The President wants to leave the issue up to the new government following the March 2012 elections, but health minister Ivan Uhliarik wants to go ahead with the plan, and so around 24 hospitals could be transformed by the end of the year, while the remaining 7 would be prepared for the new government to finish the process in June 2012.
After it failed a confidence vote in parliament within its own ranks, the cabinet was designated by President Gasparovic as the interim government, but with the limitation that it could not deal with key social and economic issues.
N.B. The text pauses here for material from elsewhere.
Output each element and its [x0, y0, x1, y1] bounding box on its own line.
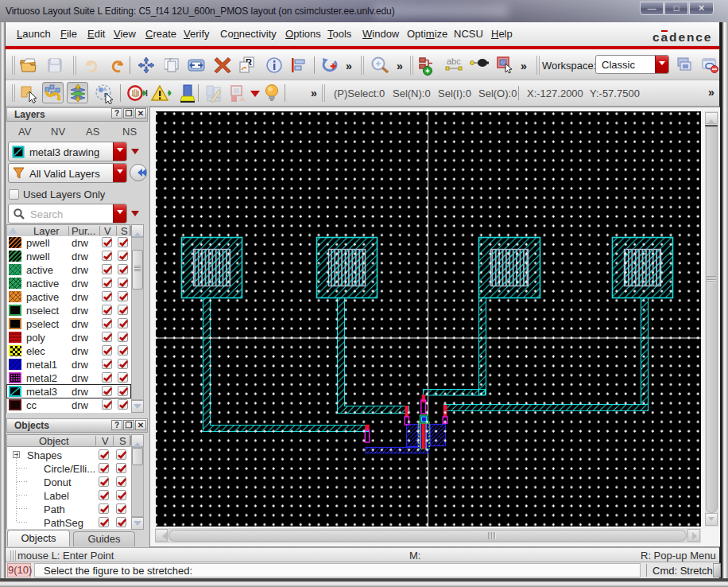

The precise definition of this is not determined, though, and so the government is refusing to heed the wishes of the President.
Halting the transformation of hospitals is one of the four demands put forward by doctors for them to recall their resignations, which means if it goes ahead many wards and departments will have to close down or will have serious operational problems, because around 2,400 doctors will stop working on 1 December (more than one third of all doctors in hospitals).
The doctors trade union organisation LOZ says no progress has been made in talks with the minister, who is claiming that he has already convinced around 300 doctors to take back their resignations. Head of LOZ Marian Kollar says this is not true and that only 141 had taken them back, while an additional 116 had joined the campaign.
The minister says that if the resignations are not withdrawn then hospitals will have to work in a sort of crisis mode, with departments being fused together, a 3-shift system being adopted and only acute cases being dealt with. This is against the Constitution, says the trade union, as that guarantees complete healthcare and not just acute healthcare.
Trade union head Kollar said he is confident that they will be able to convince acting PM Iveta Radicova and President Ivan Gasparovic to stop the transformation of hospitals altogether. Doctors are also calling for higher salaries, better working conditions and more money for the health service overall, and they want all four demands to be met before resignations are withdrawn.
Although a special expert group will be looking at doctors salaries tomorrow and the LOZ trade union wants to present to the Ministry its own proposals as an alternative to transforming hospitals, the already stretched hospitals could find themselves turning hundreds of patients away in December, as there seems to be no common agreement on the horizon between the doctors and the Ministry of Health.